=== Given entries ===
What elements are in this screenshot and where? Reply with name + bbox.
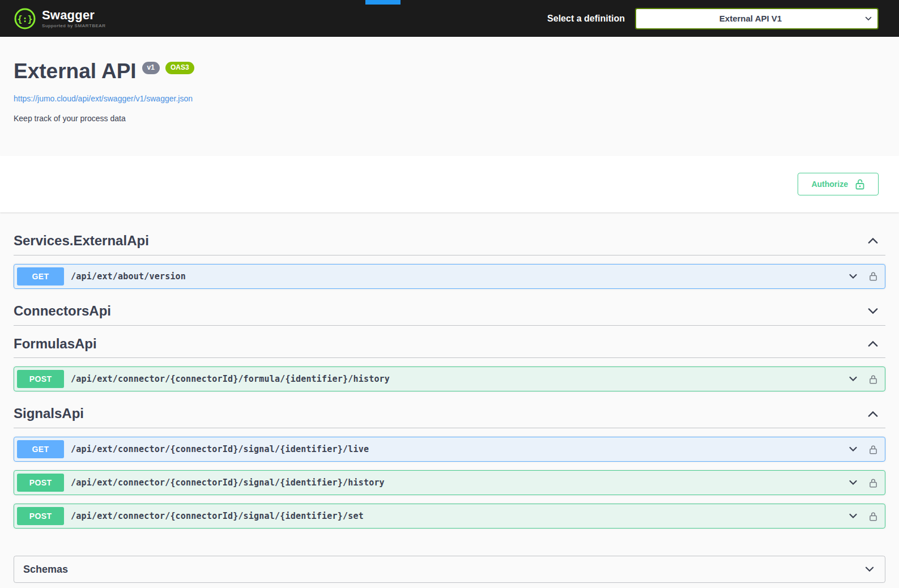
operation-summary[interactable]: POST /api/ext/connector/{connectorId}/fo… — [14, 367, 885, 391]
lock-icon — [869, 512, 877, 521]
operation-summary[interactable]: POST /api/ext/connector/{connectorId}/si… — [14, 471, 885, 495]
definition-selector: Select a definition External API V1 — [547, 8, 879, 29]
section-expand-button[interactable] — [866, 234, 880, 248]
operation-expand-button[interactable] — [847, 477, 859, 488]
lock-icon-button[interactable] — [869, 374, 877, 384]
section-header[interactable]: ConnectorsApi — [14, 297, 885, 326]
operation-summary[interactable]: GET /api/ext/about/version — [14, 265, 885, 288]
schemas-title: Schemas — [23, 564, 68, 576]
lock-icon — [869, 271, 877, 281]
api-section: FormulasApi POST /api/ext/connector/{con… — [14, 330, 885, 392]
operation-path: /api/ext/connector/{connectorId}/formula… — [64, 374, 847, 384]
operation-expand-button[interactable] — [847, 373, 859, 385]
section-expand-button[interactable] — [866, 337, 880, 351]
lock-icon — [869, 478, 877, 488]
method-badge: GET — [17, 267, 64, 286]
spec-url-link[interactable]: https://jumo.cloud/api/ext/swagger/v1/sw… — [14, 94, 193, 103]
lock-icon-button[interactable] — [869, 445, 877, 454]
method-badge: POST — [17, 474, 64, 492]
api-info: External API v1 OAS3 https://jumo.cloud/… — [0, 37, 899, 156]
operations-area: Services.ExternalApi GET /api/ext/about/… — [0, 212, 899, 588]
method-badge: POST — [17, 370, 64, 388]
lock-icon — [869, 445, 877, 454]
chevron-down-icon — [847, 373, 859, 385]
api-section: ConnectorsApi — [14, 297, 885, 326]
section-operations: POST /api/ext/connector/{connectorId}/fo… — [14, 358, 885, 391]
schemas-section: Schemas — [14, 556, 885, 583]
api-description: Keep track of your process data — [14, 114, 885, 123]
svg-text:{:}: {:} — [17, 14, 32, 24]
version-badge: v1 — [142, 62, 160, 74]
section-title: ConnectorsApi — [14, 303, 111, 319]
swagger-logo-icon: {:} — [14, 7, 36, 30]
section-header[interactable]: Services.ExternalApi — [14, 227, 885, 255]
page-title: External API v1 OAS3 — [14, 61, 885, 82]
lock-icon — [869, 374, 877, 384]
authorize-label: Authorize — [811, 179, 848, 189]
section-header[interactable]: FormulasApi — [14, 330, 885, 359]
operation-path: /api/ext/connector/{connectorId}/signal/… — [64, 444, 847, 454]
method-badge: GET — [17, 440, 64, 458]
section-operations: GET /api/ext/about/version — [14, 255, 885, 289]
chevron-up-icon — [866, 234, 880, 248]
chevron-up-icon — [866, 407, 880, 421]
section-expand-button[interactable] — [866, 304, 880, 318]
top-scroll-notch — [365, 0, 400, 5]
lock-icon-button[interactable] — [869, 271, 877, 281]
api-title: External API — [14, 61, 137, 82]
operation-row[interactable]: GET /api/ext/connector/{connectorId}/sig… — [14, 437, 885, 462]
operation-summary[interactable]: GET /api/ext/connector/{connectorId}/sig… — [14, 437, 885, 461]
scheme-container: Authorize — [0, 156, 899, 212]
lock-icon-button[interactable] — [869, 478, 877, 488]
operation-summary[interactable]: POST /api/ext/connector/{connectorId}/si… — [14, 504, 885, 528]
section-title: SignalsApi — [14, 406, 84, 422]
swagger-logo[interactable]: {:} Swagger Supported by SMARTBEAR — [14, 7, 106, 30]
section-title: Services.ExternalApi — [14, 233, 149, 249]
operation-row[interactable]: POST /api/ext/connector/{connectorId}/fo… — [14, 367, 885, 391]
section-expand-button[interactable] — [866, 407, 880, 421]
logo-tagline: Supported by SMARTBEAR — [42, 23, 106, 28]
chevron-down-icon — [847, 444, 859, 455]
definition-select[interactable]: External API V1 — [635, 8, 879, 29]
operation-expand-button[interactable] — [847, 510, 859, 522]
section-operations: GET /api/ext/connector/{connectorId}/sig… — [14, 428, 885, 529]
operation-expand-button[interactable] — [847, 444, 859, 455]
chevron-down-icon — [866, 304, 880, 318]
operation-path: /api/ext/connector/{connectorId}/signal/… — [64, 478, 847, 488]
definition-select-label: Select a definition — [547, 14, 625, 24]
operation-path: /api/ext/about/version — [64, 271, 847, 282]
operation-expand-button[interactable] — [847, 271, 859, 282]
oas-badge: OAS3 — [165, 62, 194, 74]
chevron-down-icon — [847, 477, 859, 488]
chevron-down-icon — [847, 510, 859, 522]
chevron-down-icon[interactable] — [863, 563, 876, 576]
unlock-icon — [855, 178, 865, 190]
topbar: {:} Swagger Supported by SMARTBEAR Selec… — [0, 0, 899, 37]
api-section: Services.ExternalApi GET /api/ext/about/… — [14, 227, 885, 289]
operation-path: /api/ext/connector/{connectorId}/signal/… — [64, 511, 847, 521]
chevron-down-icon — [847, 271, 859, 282]
schemas-header[interactable]: Schemas — [14, 556, 885, 582]
operation-row[interactable]: POST /api/ext/connector/{connectorId}/si… — [14, 504, 885, 529]
logo-text: Swagger — [42, 8, 106, 22]
section-header[interactable]: SignalsApi — [14, 400, 885, 428]
operation-row[interactable]: POST /api/ext/connector/{connectorId}/si… — [14, 470, 885, 495]
lock-icon-button[interactable] — [869, 512, 877, 521]
api-section: SignalsApi GET /api/ext/connector/{conne… — [14, 400, 885, 529]
chevron-up-icon — [866, 337, 880, 351]
method-badge: POST — [17, 507, 64, 525]
operation-row[interactable]: GET /api/ext/about/version — [14, 264, 885, 289]
section-title: FormulasApi — [14, 336, 97, 352]
operations-container: Services.ExternalApi GET /api/ext/about/… — [14, 227, 885, 529]
authorize-button[interactable]: Authorize — [798, 173, 879, 195]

=== Exercise ===
Please reproduce the records above exactly and leave any picture behind.

=== Output of the task ===
What elements are in this screenshot and where? Reply with name + bbox.
operation-summary[interactable]: POST /api/ext/connector/{connectorId}/fo… — [14, 367, 885, 391]
lock-icon — [869, 512, 877, 521]
operation-summary[interactable]: POST /api/ext/connector/{connectorId}/si… — [14, 471, 885, 495]
definition-selector: Select a definition External API V1 — [547, 8, 879, 29]
section-expand-button[interactable] — [866, 234, 880, 248]
operation-expand-button[interactable] — [847, 477, 859, 488]
lock-icon-button[interactable] — [869, 374, 877, 384]
section-header[interactable]: ConnectorsApi — [14, 297, 885, 326]
operation-summary[interactable]: GET /api/ext/about/version — [14, 265, 885, 288]
schemas-title: Schemas — [23, 564, 68, 576]
lock-icon — [869, 271, 877, 281]
api-section: FormulasApi POST /api/ext/connector/{con… — [14, 330, 885, 392]
operation-path: /api/ext/connector/{connectorId}/formula… — [64, 374, 847, 384]
operation-expand-button[interactable] — [847, 373, 859, 385]
section-expand-button[interactable] — [866, 337, 880, 351]
lock-icon — [869, 478, 877, 488]
method-badge: GET — [17, 267, 64, 286]
spec-url-link[interactable]: https://jumo.cloud/api/ext/swagger/v1/sw… — [14, 94, 193, 103]
lock-icon-button[interactable] — [869, 445, 877, 454]
method-badge: POST — [17, 474, 64, 492]
api-info: External API v1 OAS3 https://jumo.cloud/… — [0, 37, 899, 156]
operations-area: Services.ExternalApi GET /api/ext/about/… — [0, 212, 899, 588]
method-badge: POST — [17, 370, 64, 388]
lock-icon — [869, 445, 877, 454]
chevron-down-icon — [847, 373, 859, 385]
api-section: ConnectorsApi — [14, 297, 885, 326]
section-operations: POST /api/ext/connector/{connectorId}/fo… — [14, 358, 885, 391]
schemas-section: Schemas — [14, 556, 885, 583]
api-description: Keep track of your process data — [14, 114, 885, 123]
svg-text:{:}: {:} — [17, 14, 32, 24]
version-badge: v1 — [142, 62, 160, 74]
section-title: ConnectorsApi — [14, 303, 111, 319]
swagger-logo-icon: {:} — [14, 7, 36, 30]
section-header[interactable]: Services.ExternalApi — [14, 227, 885, 255]
page-title: External API v1 OAS3 — [14, 61, 885, 82]
lock-icon — [869, 374, 877, 384]
authorize-label: Authorize — [811, 179, 848, 189]
section-header[interactable]: FormulasApi — [14, 330, 885, 359]
operation-path: /api/ext/connector/{connectorId}/signal/… — [64, 444, 847, 454]
method-badge: GET — [17, 440, 64, 458]
section-operations: GET /api/ext/about/version — [14, 255, 885, 289]
chevron-up-icon — [866, 234, 880, 248]
chevron-up-icon — [866, 407, 880, 421]
section-expand-button[interactable] — [866, 304, 880, 318]
top-scroll-notch — [365, 0, 400, 5]
lock-icon-button[interactable] — [869, 271, 877, 281]
api-title: External API — [14, 61, 137, 82]
operation-row[interactable]: GET /api/ext/connector/{connectorId}/sig… — [14, 437, 885, 462]
operation-summary[interactable]: GET /api/ext/connector/{connectorId}/sig… — [14, 437, 885, 461]
scheme-container: Authorize — [0, 156, 899, 212]
lock-icon-button[interactable] — [869, 478, 877, 488]
operation-summary[interactable]: POST /api/ext/connector/{connectorId}/si… — [14, 504, 885, 528]
section-title: SignalsApi — [14, 406, 84, 422]
swagger-logo[interactable]: {:} Swagger Supported by SMARTBEAR — [14, 7, 106, 30]
section-title: Services.ExternalApi — [14, 233, 149, 249]
operation-row[interactable]: POST /api/ext/connector/{connectorId}/fo… — [14, 367, 885, 391]
section-expand-button[interactable] — [866, 407, 880, 421]
logo-tagline: Supported by SMARTBEAR — [42, 23, 106, 28]
chevron-down-icon — [847, 444, 859, 455]
definition-select[interactable]: External API V1 — [635, 8, 879, 29]
operation-expand-button[interactable] — [847, 510, 859, 522]
section-operations: GET /api/ext/connector/{connectorId}/sig… — [14, 428, 885, 529]
operation-expand-button[interactable] — [847, 444, 859, 455]
chevron-down-icon — [866, 304, 880, 318]
operation-path: /api/ext/connector/{connectorId}/signal/… — [64, 478, 847, 488]
definition-select-label: Select a definition — [547, 14, 625, 24]
operation-path: /api/ext/about/version — [64, 271, 847, 282]
operation-expand-button[interactable] — [847, 271, 859, 282]
oas-badge: OAS3 — [165, 62, 194, 74]
chevron-down-icon — [847, 477, 859, 488]
chevron-down-icon — [847, 510, 859, 522]
chevron-down-icon[interactable] — [863, 563, 876, 576]
unlock-icon — [855, 178, 865, 190]
topbar: {:} Swagger Supported by SMARTBEAR Selec… — [0, 0, 899, 37]
api-section: Services.ExternalApi GET /api/ext/about/… — [14, 227, 885, 289]
operation-path: /api/ext/connector/{connectorId}/signal/… — [64, 511, 847, 521]
chevron-down-icon — [847, 271, 859, 282]
schemas-header[interactable]: Schemas — [14, 556, 885, 582]
operation-row[interactable]: POST /api/ext/connector/{connectorId}/si… — [14, 504, 885, 529]
logo-text: Swagger — [42, 8, 106, 22]
section-header[interactable]: SignalsApi — [14, 400, 885, 428]
operation-row[interactable]: POST /api/ext/connector/{connectorId}/si… — [14, 470, 885, 495]
lock-icon-button[interactable] — [869, 512, 877, 521]
api-section: SignalsApi GET /api/ext/connector/{conne… — [14, 400, 885, 529]
chevron-up-icon — [866, 337, 880, 351]
method-badge: POST — [17, 507, 64, 525]
operation-row[interactable]: GET /api/ext/about/version — [14, 264, 885, 289]
section-title: FormulasApi — [14, 336, 97, 352]
operations-container: Services.ExternalApi GET /api/ext/about/… — [14, 227, 885, 529]
authorize-button[interactable]: Authorize — [798, 173, 879, 195]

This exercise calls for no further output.